Она стала всего бояться. Не решалась выйти из дома. Смотрела на мир сквозь стекло — по утрам в кухонное окно, по вечерам в экран телевизора. Гладила мужские рубашки, а за покупками посылала сестренку. Она не умела выбирать на глаз, спросить стеснялась, боялась, что ей недодадут сдачу, пересчитывала деньги только дома и всякий раз убеждалась, даже если это было не так, что ее облапошили. Обокрали меня, говорила она со слезами на глазах и плакала еще пуще, когда Бабетта, взявшись пересчитать сама, находила затерявшуюся монетку. Когда не стало сестренки, а потом умерла и бабушка, ей пришлось ездить в автобусе одной. Она выходила загодя и подолгу ждала, в косынке, завязанной под подбородком, с зажатым в руке кошельком, повторяя про себя номер калитки, номер участка, номер могилы, записанные шариковой ручкой на ладони.

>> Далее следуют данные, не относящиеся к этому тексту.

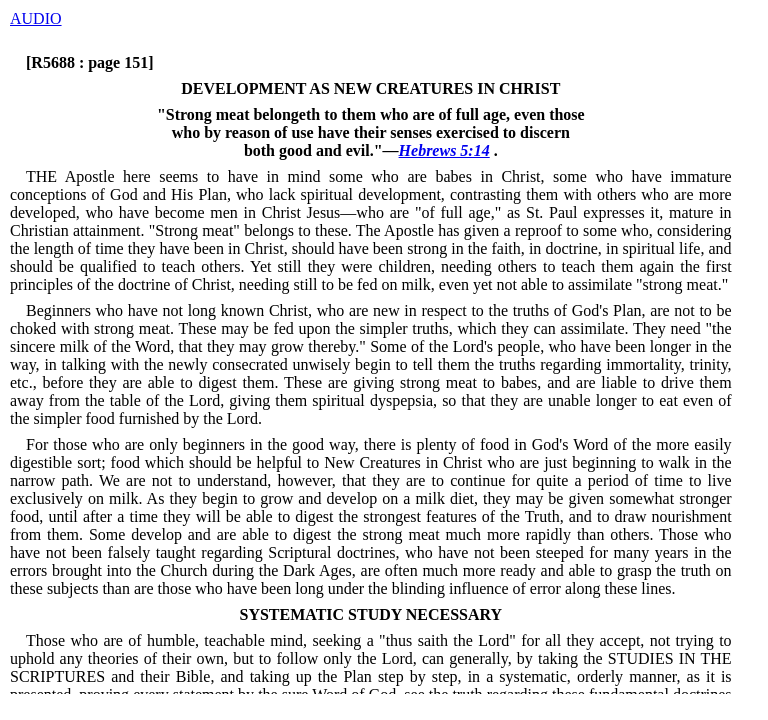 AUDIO (36, 18)
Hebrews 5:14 (444, 150)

— Я сознаю, до какой степени я еврейка, — сказала Бабетта, глядя на Глорию, — никакая не француженка и даже не черноногая[34]. Еврейка, самая настоящая еврейка.
— Тогда ты понимаешь, почему я чувствую себя африканкой, — ответила Глория неожиданно миролюбиво.
После того как Глория с Бабеттой поднялись в ванную, Лола Доль так и сидела неподвижно на табурете, спрятав лицо в ладони, точно не хотела видеть умиравшую в коробке крысу. Руки у нее были морщинистые, кожа увядшая, и Аврора вдруг поняла, что эта женщина, которой лет ненамного больше, чем ей, — уже старуха.
Когда-то тетя Мими подчеркивала свой преклонный возраст прической в стиле императрицы и горжеткой из фиолетового бархата, но с тех пор никто, насколько могла заметить Аврора, старостью не щеголял, а все знакомые женщины взяли привычку откладывать ее на следующее десятилетие: стареть было не принято. Пенсия, как нечто неприличное, заставала шестидесятилетних бодрячков на середине жизненного пути в расцвете физических и духовных сил. Никто не жаловался на старость. Говорили о щадящем режиме, о пониженном тонусе, о необходимости отдыха, в крайнем случае о хронической болезни и боролись с дальнозоркостью, разумеется, ранней, с помощью глазной гимнастики. Нигде, куда ни глянь, старости места не было. Наоборот, Авроре казалось — наверно, оттого, что она менялась сама, — будто мир вокруг молодеет, и как было не порадоваться за людей, когда они держатся такими молодцами!
За время ее дружбы с Лейлой только на Вертушке заметно сказывались годы, которые, как говорят, у собак умножаются на четыре. Она очень растолстела и семенила рядом с хозяйкой, волоча по земле огромное брюхо, упакованное в красную попонку. Глаза синеватыми шариками выпирали из орбит.